As I was walking home with my SO we were walking through a relatively expensive part of town with many fancy homes and I remarked "What I'd give to live in a place like that." She replied "It would be awesome but I'm sure some people look at our home and say the same thing." Really made me appreciate the things I have.

9. William_ponderosa learned not to sweat the small stuff.

My buddy John was dying of cancer and I was helping him out daily, he said a few times. " mike, you need to stop worrying about things like that because you could end up like me and it won't matter"


10. rockychunk took some advise liberally.

In the mid-80s I was halfway through Med School and was kind of an immature conservative with immature conservative values. (It was mostly from having a somewhat sheltered Catholic upbringing and not really having seen the world.) Anyway, one of my classmates was a married female who had kept her maiden name. This was still a relatively uncommon thing back then, so I asked her why she hadn't taken her husband's last name. I then expected myself to be in the midst of a feminist conversation about gender roles and blah blah blah. Instead she said (and I'm paraphrasing here) "I love my father-in-law very much and think he's a great guy. But he's not the one who worked his ass off, struggling with two jobs so he could afford to put me through undergrad and med school. I want it so every time MY dad drives by my office, he'll see HIS name on the shingle out front, since he's the guy who is responsible for my being here."

Never before had such a simple statement so utterly flipped my opinion on an issue 180 degrees so quickly. In fact, I can't even tell this story to people verbally now, 35 years later, without tears welling up in my eyes. And I often try to think about this story as an example of how much are opinions are shaped by one's perspective. So I really try to look at things from the other person's point of view before dismissing their opinions.
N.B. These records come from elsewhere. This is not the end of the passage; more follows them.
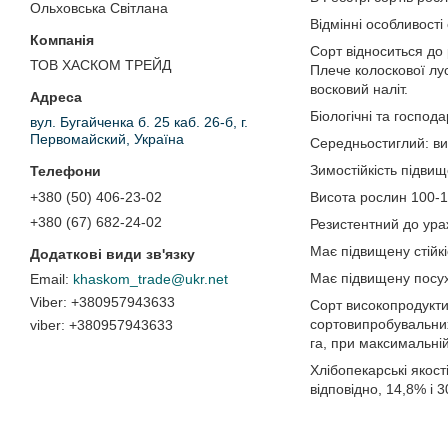
Ольховська Світлана
Відмінні особливості
Сорт відноситься до 
ТОВ ХАСКОМ ТРЕЙД
Плече колоскової лус
восковий наліт.
Біологічні та господ
вул. Бугайченка б. 25 каб. 26-б, г.
Первомайский, Україна
Середньостиглий: вик
Зимостійкість підвищ
Висота рослин 100-11
+380 (50) 406-23-02
+380 (67) 682-24-02
Резистентний до ур
Має підвищену стійкі
Має підвищену посухо
khaskom_trade@ukr.net
+380957943633
Сорт високопродукти
сортовипробувальних 
viber
+380957943633
га, при максимальній 
Хлібопекарські якост
відповідно, 14,8% і 3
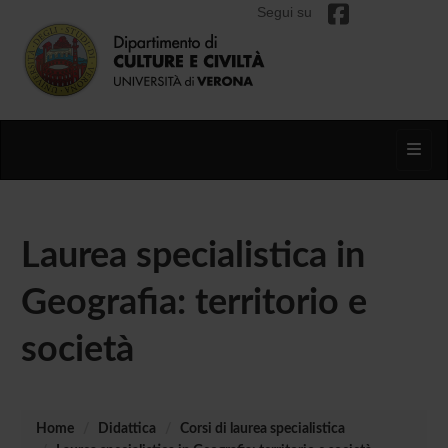
Segui su
Toggl
Laurea specialistica in
Geografia: territorio e
società
Home
Didattica
Corsi di laurea specialistica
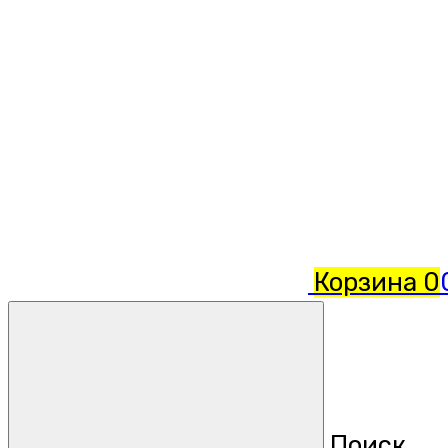
Корзина
0
Поиск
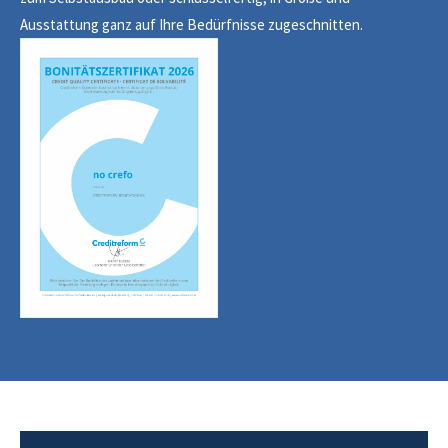
Ausstattung ganz auf Ihre Bedürfnisse zugeschnitten.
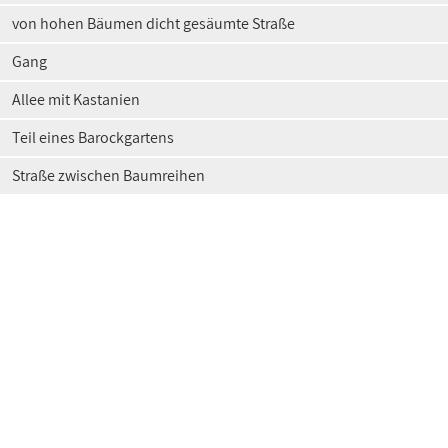
von hohen Bäumen dicht gesäumte Straße
Gang
Allee mit Kastanien
Teil eines Barockgartens
Straße zwischen Baumreihen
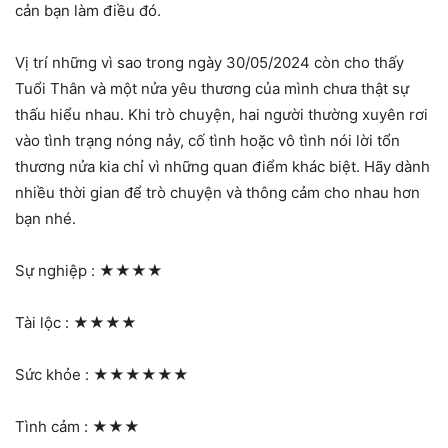
cản bạn làm điều đó.
Vị trí những vì sao trong ngày 30/05/2024 còn cho thấy
Tuổi Thân và một nửa yêu thương của mình chưa thật sự
thấu hiểu nhau. Khi trò chuyện, hai người thường xuyên rơi
vào tình trạng nóng nảy, cố tình hoặc vô tình nói lời tổn
thương nửa kia chỉ vì những quan điểm khác biệt. Hãy dành
nhiều thời gian để trò chuyện và thông cảm cho nhau hơn
bạn nhé.
Sự nghiệp :
★★★★
Tài lộc :
★★★★
Sức khỏe :
★★★★★★
Tình cảm :
★★★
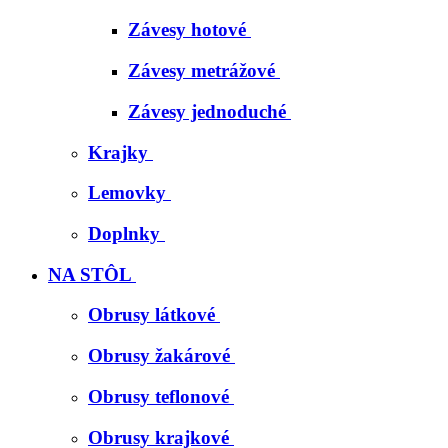
Závesy hotové
Závesy metrážové
Závesy jednoduché
Krajky
Lemovky
Doplnky
NA STÔL
Obrusy látkové
Obrusy žakárové
Obrusy teflonové
Obrusy krajkové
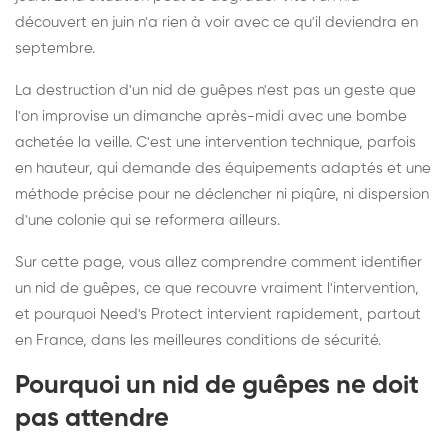
découvert en juin n'a rien à voir avec ce qu'il deviendra en
septembre.
La destruction d'un nid de guêpes n'est pas un geste que
l'on improvise un dimanche après-midi avec une bombe
achetée la veille. C'est une intervention technique, parfois
en hauteur, qui demande des équipements adaptés et une
méthode précise pour ne déclencher ni piqûre, ni dispersion
d'une colonie qui se reformera ailleurs.
Sur cette page, vous allez comprendre comment identifier
un nid de guêpes, ce que recouvre vraiment l'intervention,
et pourquoi Need's Protect intervient rapidement, partout
en France, dans les meilleures conditions de sécurité.
Pourquoi un nid de guêpes ne doit
pas attendre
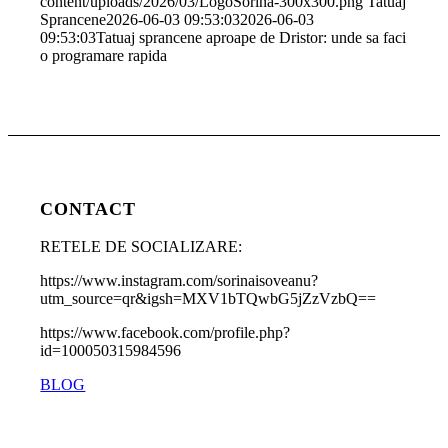
content/uploads/2026/03/LogoSorina-300x300.png
Tatuaj
Sprancene
2026-06-03 09:53:03
2026-06-03
09:53:03
Tatuaj sprancene aproape de Dristor: unde sa faci
o programare rapida
CONTACT
RETELE DE SOCIALIZARE:
https://www.instagram.com/sorinaisoveanu?
utm_source=qr&igsh=MXV1bTQwbG5jZzVzbQ==
https://www.facebook.com/profile.php?
id=100050315984596
BLOG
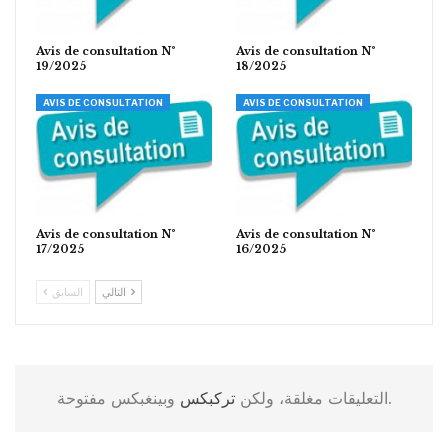
Avis de consultation N°
Avis de consultation N°
19/2025
18/2025
AVIS DE CONSULTATION
AVIS DE CONSULTATION
Avis de consultation N°
Avis de consultation N°
17/2025
16/2025
التالي
السابق
وبينغبكس مفتوحة.
التعليقات مغلقة، ولكن
تركبكس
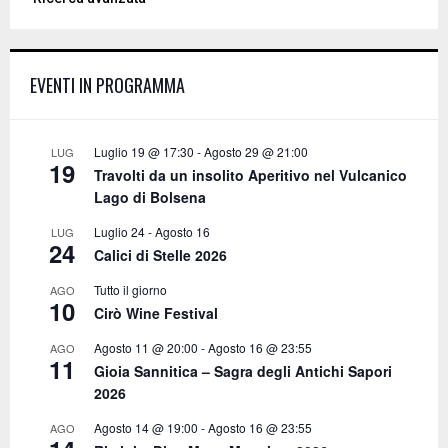
r
c
E
h
f
A
EVENTI IN PROGRAMMA
o
r
R
:
C
Luglio 19 @ 17:30
-
Agosto 29 @ 21:00
LUG
19
Travolti da un insolito Aperitivo nel Vulcanico
H
Lago di Bolsena
Luglio 24
-
Agosto 16
LUG
24
Calici di Stelle 2026
Tutto il giorno
AGO
10
Cirò Wine Festival
Agosto 11 @ 20:00
-
Agosto 16 @ 23:55
AGO
11
Gioia Sannitica – Sagra degli Antichi Sapori
2026
Agosto 14 @ 19:00
-
Agosto 16 @ 23:55
AGO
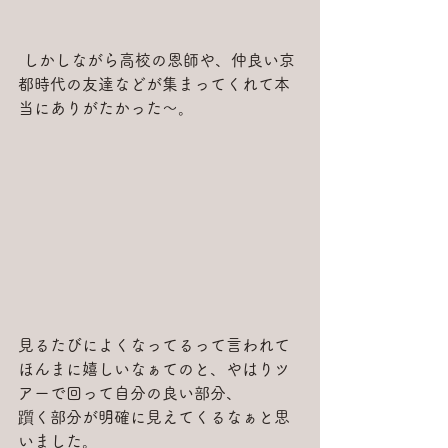
 しかしながら高校の恩師や、仲良い京
都時代の友達などが集まってくれて本
当にありがたかった～。
見るたびによくなってるって言われて
ほんまに嬉しいなぁてのと、やはりツ
アーで回って自分の良い部分、
躓く部分が明確に見えてくるなぁと思
いました。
11. badly_behaved can help you fix your mirror.

If you were a person who loved you very much and wanted to take care of you, nurture you...what would that look like?

12. The last thing Fecalityy's uncle did was save his life

I was addicted to heroin at the time, my favorite uncle was in hospice with cancer... I felt so guilty because i took some of his pain killers months before.. I went to see him the day before he died and he could barely talk but when he saw me the first words he said was "I love you so much" he kept saying it and he was clearly using all his energy to say it.. I broke down when he said and it really helped me get my life on track.


13. And finally, skinnymojo comes through with a great reason to do your own thing.

"Stop worrying about what people think of you; mostly, they don't."